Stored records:
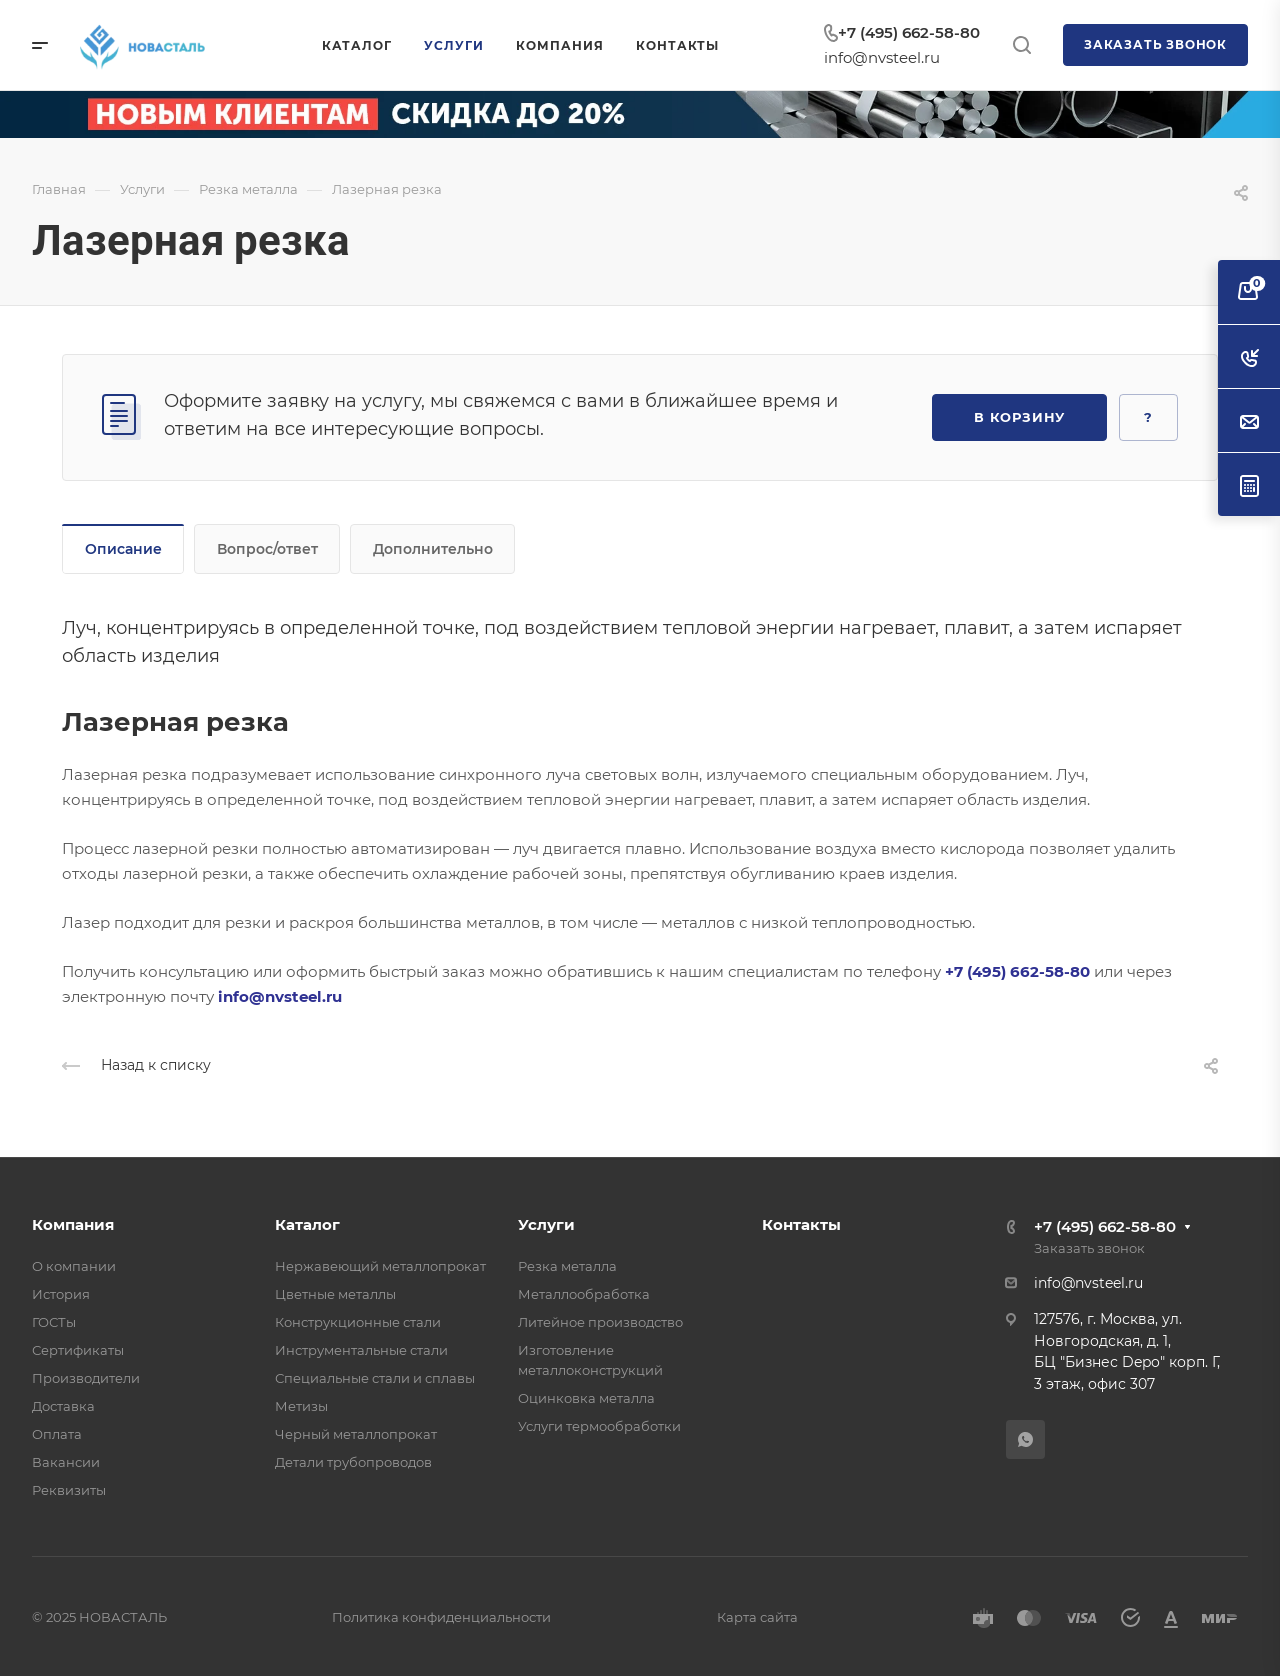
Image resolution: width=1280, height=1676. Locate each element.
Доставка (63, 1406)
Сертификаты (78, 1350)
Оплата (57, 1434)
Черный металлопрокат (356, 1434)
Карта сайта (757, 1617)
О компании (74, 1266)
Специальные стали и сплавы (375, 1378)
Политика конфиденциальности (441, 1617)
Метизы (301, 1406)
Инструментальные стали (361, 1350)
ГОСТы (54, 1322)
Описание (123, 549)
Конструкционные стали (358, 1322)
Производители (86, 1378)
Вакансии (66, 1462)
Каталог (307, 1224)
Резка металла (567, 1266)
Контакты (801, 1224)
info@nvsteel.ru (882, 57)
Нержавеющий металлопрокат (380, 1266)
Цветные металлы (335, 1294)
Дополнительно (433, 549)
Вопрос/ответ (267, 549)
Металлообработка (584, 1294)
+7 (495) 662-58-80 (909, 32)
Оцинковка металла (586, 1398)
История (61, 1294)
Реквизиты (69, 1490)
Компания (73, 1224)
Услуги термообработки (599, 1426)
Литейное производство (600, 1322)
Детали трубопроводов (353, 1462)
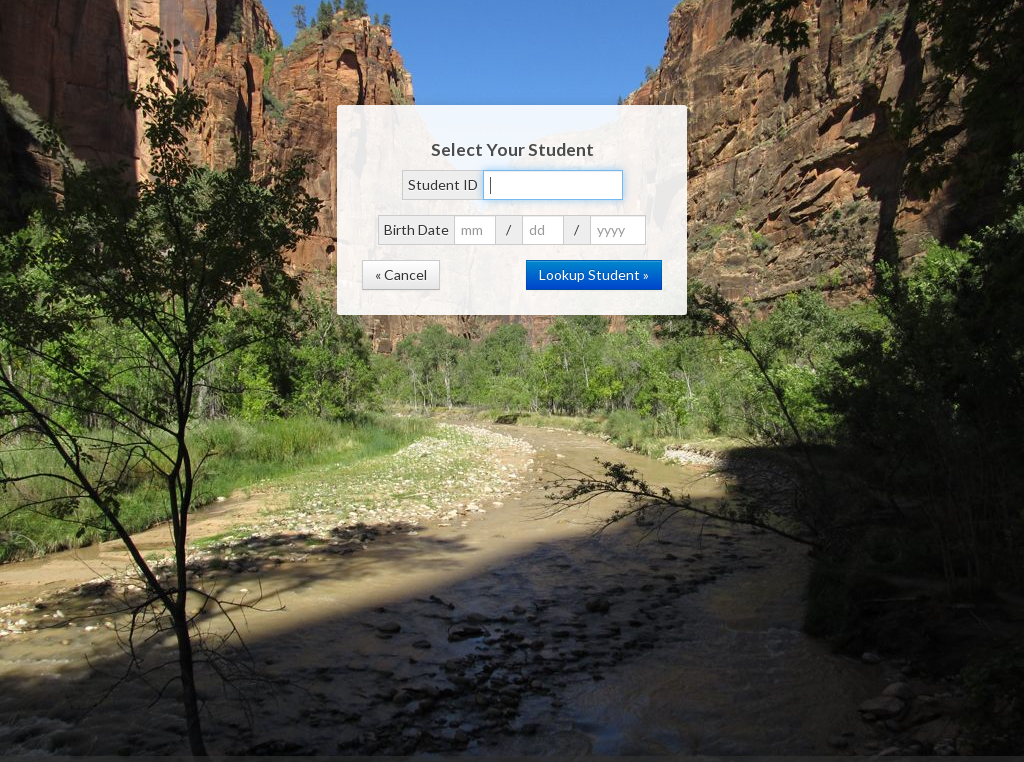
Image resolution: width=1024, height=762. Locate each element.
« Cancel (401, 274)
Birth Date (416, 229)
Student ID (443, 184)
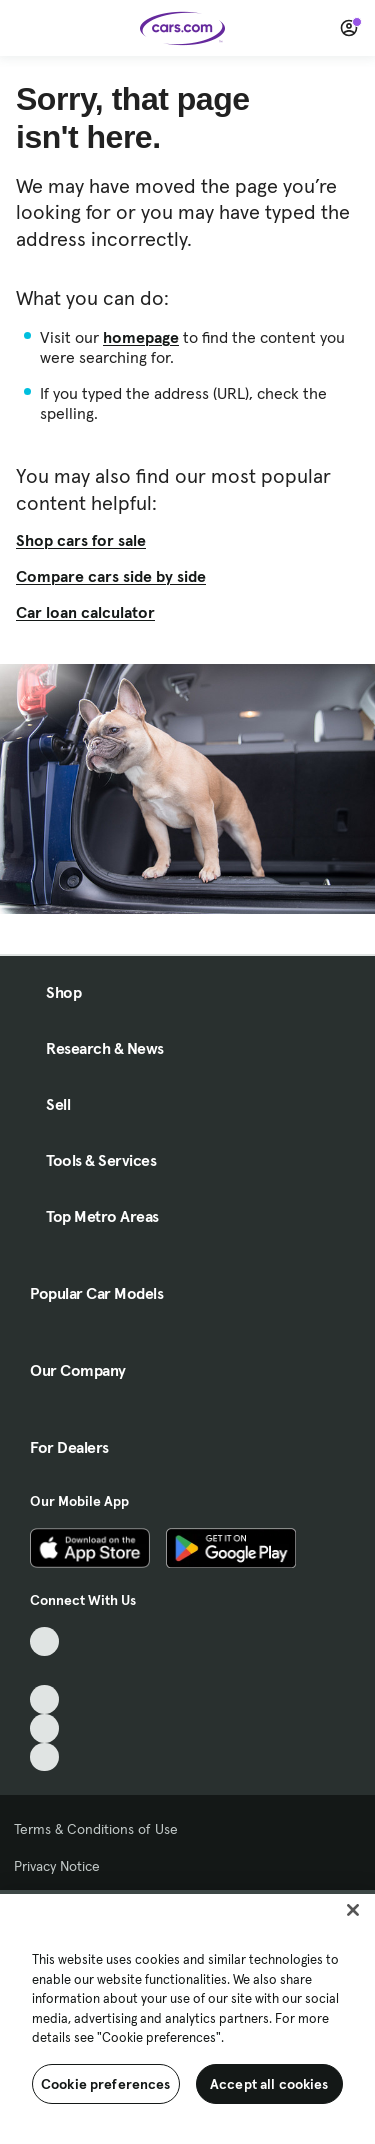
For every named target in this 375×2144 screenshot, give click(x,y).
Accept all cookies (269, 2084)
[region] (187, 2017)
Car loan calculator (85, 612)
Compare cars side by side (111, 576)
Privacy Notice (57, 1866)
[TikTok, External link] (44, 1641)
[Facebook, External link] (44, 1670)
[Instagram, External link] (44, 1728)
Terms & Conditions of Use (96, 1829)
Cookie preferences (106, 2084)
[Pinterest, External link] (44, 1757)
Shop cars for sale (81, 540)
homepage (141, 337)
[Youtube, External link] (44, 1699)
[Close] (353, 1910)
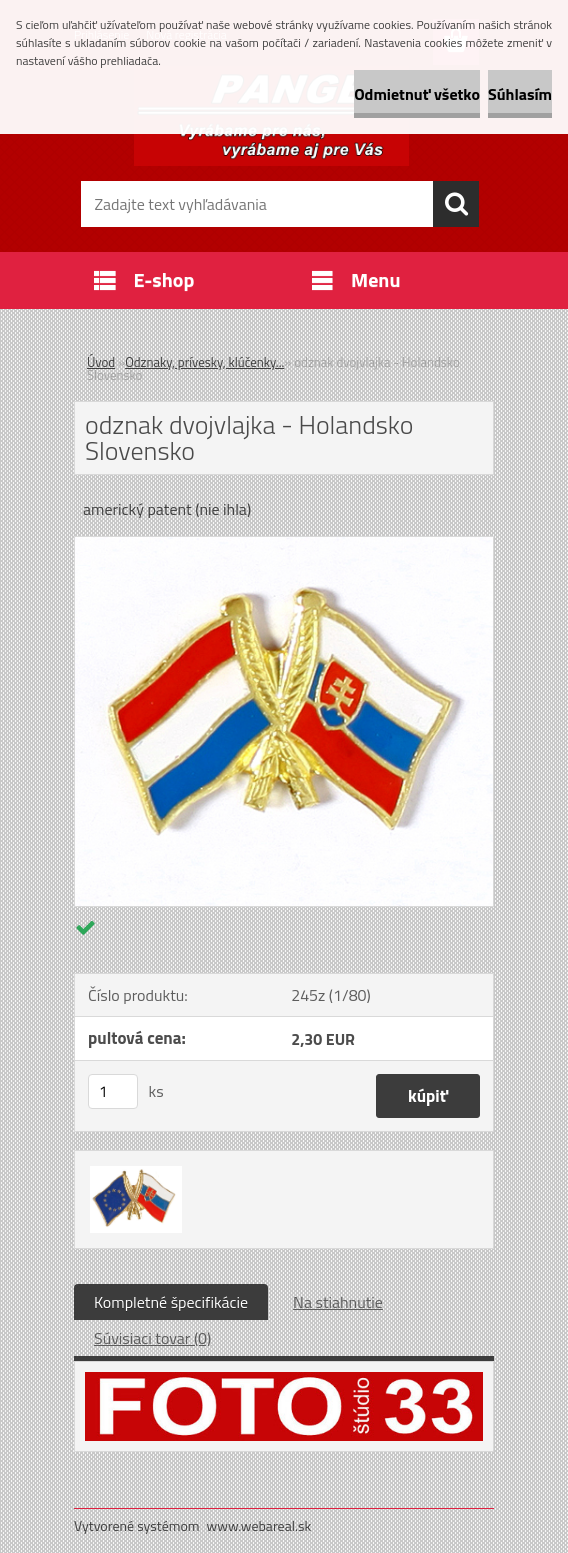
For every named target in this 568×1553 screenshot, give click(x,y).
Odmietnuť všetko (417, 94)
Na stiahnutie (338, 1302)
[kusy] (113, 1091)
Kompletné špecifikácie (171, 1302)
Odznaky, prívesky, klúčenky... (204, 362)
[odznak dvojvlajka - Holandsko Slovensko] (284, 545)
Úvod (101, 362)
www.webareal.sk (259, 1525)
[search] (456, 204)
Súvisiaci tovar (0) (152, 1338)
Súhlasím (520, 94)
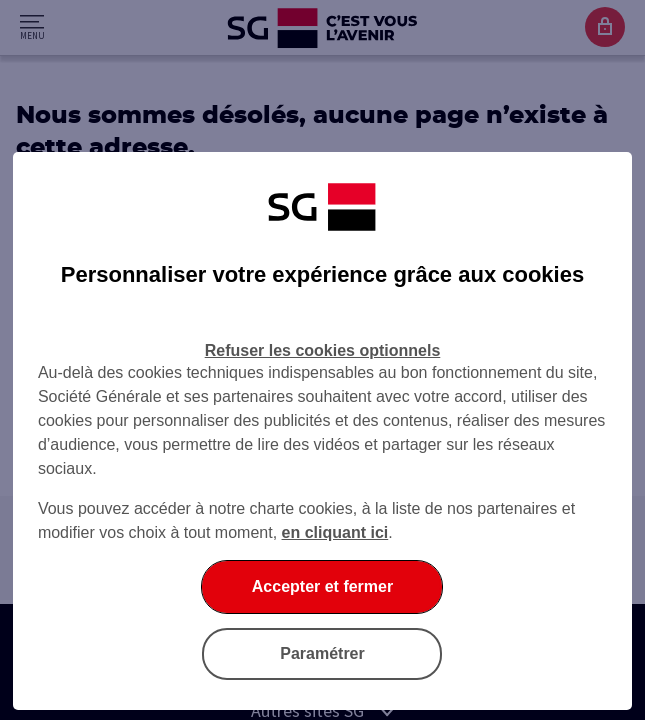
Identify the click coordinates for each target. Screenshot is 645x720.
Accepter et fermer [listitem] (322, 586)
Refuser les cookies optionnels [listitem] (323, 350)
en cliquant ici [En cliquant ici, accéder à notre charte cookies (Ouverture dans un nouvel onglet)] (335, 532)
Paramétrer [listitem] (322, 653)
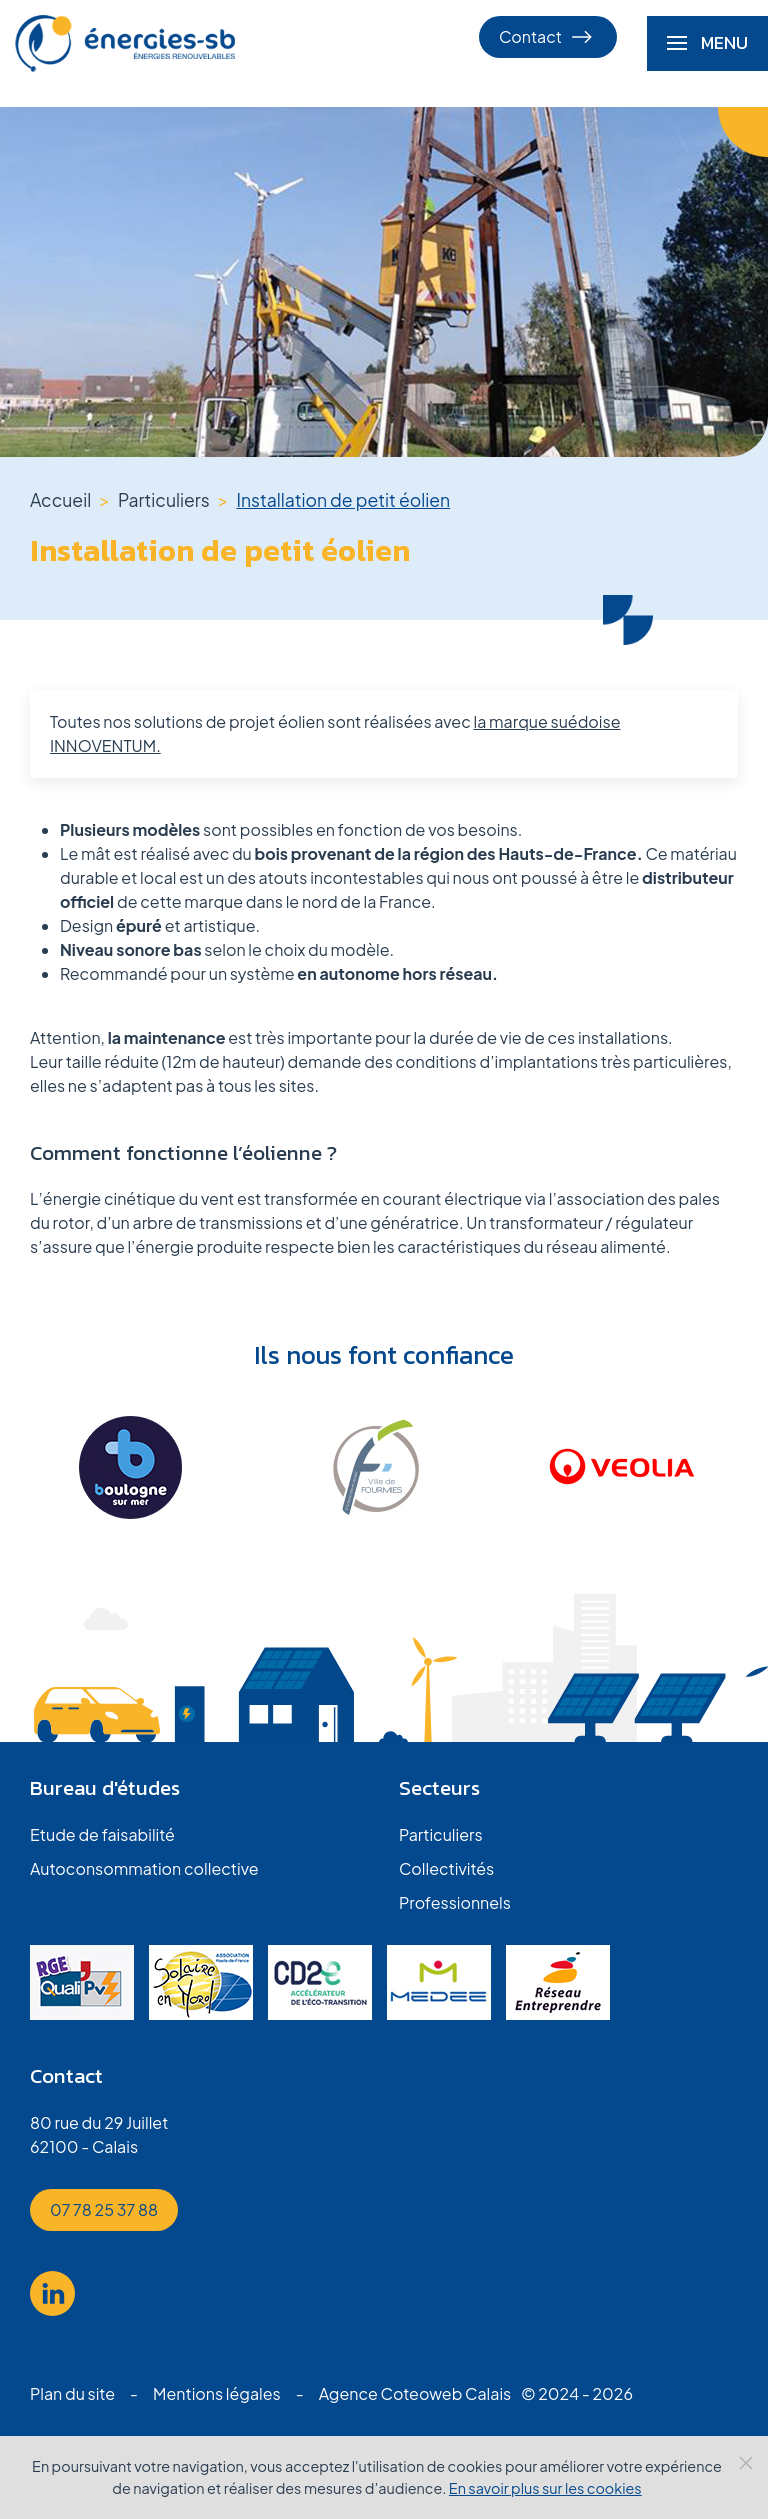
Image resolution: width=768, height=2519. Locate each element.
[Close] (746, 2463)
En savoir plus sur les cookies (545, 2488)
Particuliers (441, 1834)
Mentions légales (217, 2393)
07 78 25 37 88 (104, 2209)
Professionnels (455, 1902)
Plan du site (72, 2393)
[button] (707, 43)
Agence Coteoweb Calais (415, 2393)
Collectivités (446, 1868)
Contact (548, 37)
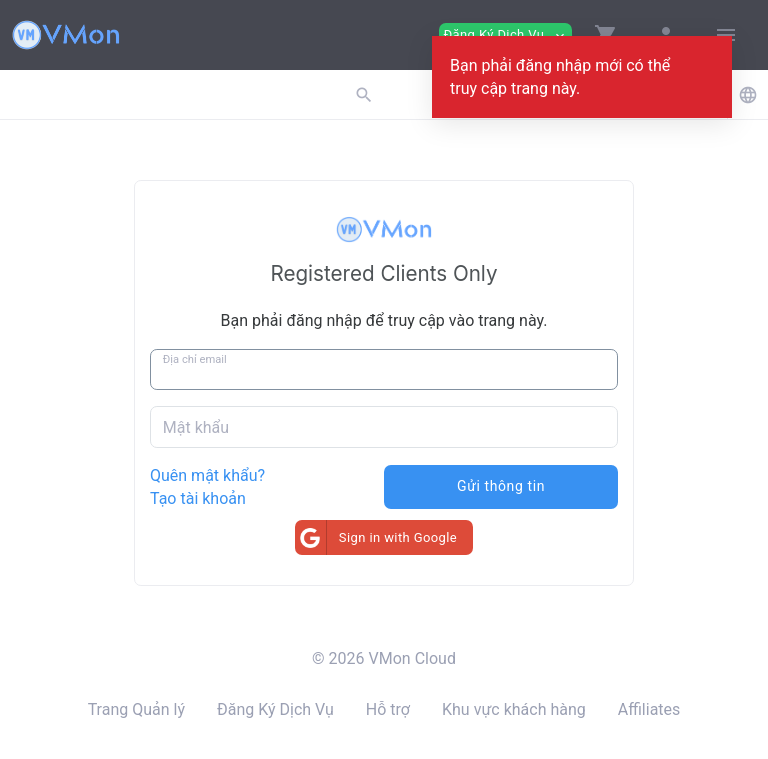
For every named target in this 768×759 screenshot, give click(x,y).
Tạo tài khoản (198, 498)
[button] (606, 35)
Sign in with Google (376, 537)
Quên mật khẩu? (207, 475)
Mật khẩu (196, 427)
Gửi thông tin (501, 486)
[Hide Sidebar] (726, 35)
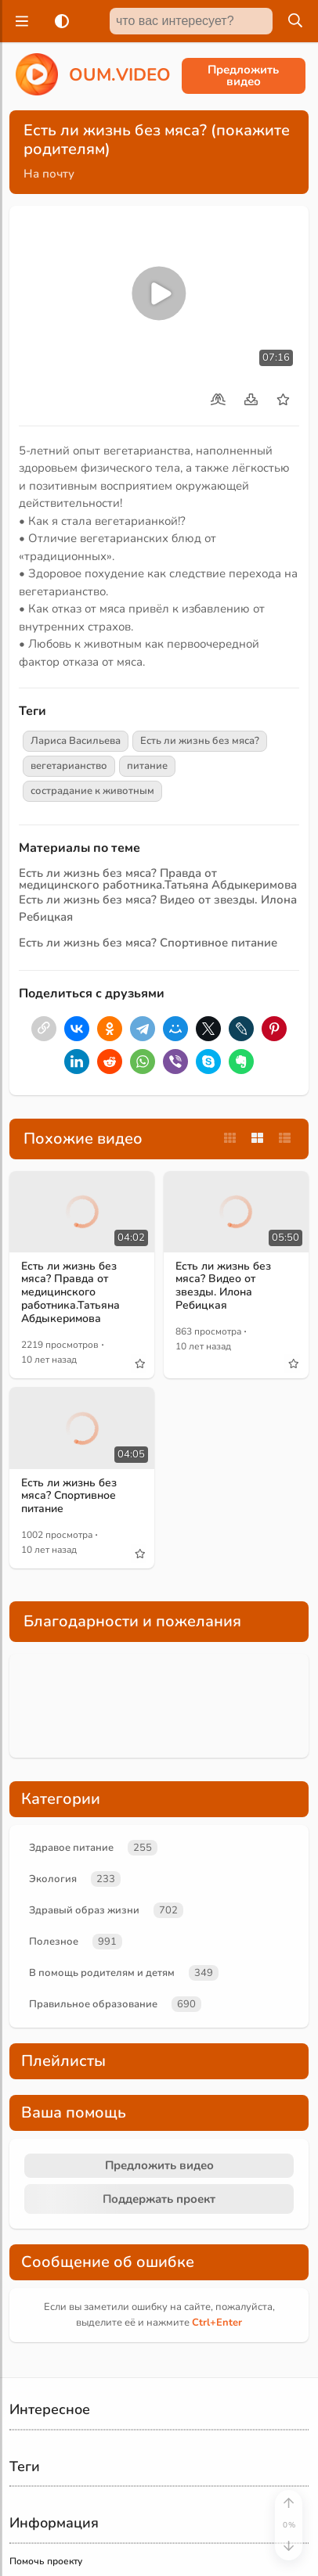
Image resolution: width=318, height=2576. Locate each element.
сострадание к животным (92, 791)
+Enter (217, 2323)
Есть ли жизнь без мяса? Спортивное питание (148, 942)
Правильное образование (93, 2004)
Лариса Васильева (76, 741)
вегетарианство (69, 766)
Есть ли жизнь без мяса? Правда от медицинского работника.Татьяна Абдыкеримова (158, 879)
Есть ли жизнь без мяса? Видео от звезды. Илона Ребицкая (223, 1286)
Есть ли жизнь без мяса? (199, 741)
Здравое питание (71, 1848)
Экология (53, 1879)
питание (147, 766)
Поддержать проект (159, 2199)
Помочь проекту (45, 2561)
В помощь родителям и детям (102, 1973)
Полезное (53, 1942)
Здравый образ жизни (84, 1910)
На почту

*What needs to be done*. The lines sought are those in the data above that include the string "element"; copy each one.

*Expected output*.
Image resolution: width=1280, height=1676. Locate each element.
Image resolution: width=1024, height=762. Locate each element.
Image resolution: width=768, height=2519. Locate each element.
Image resolution: width=318, height=2576. Locate each element.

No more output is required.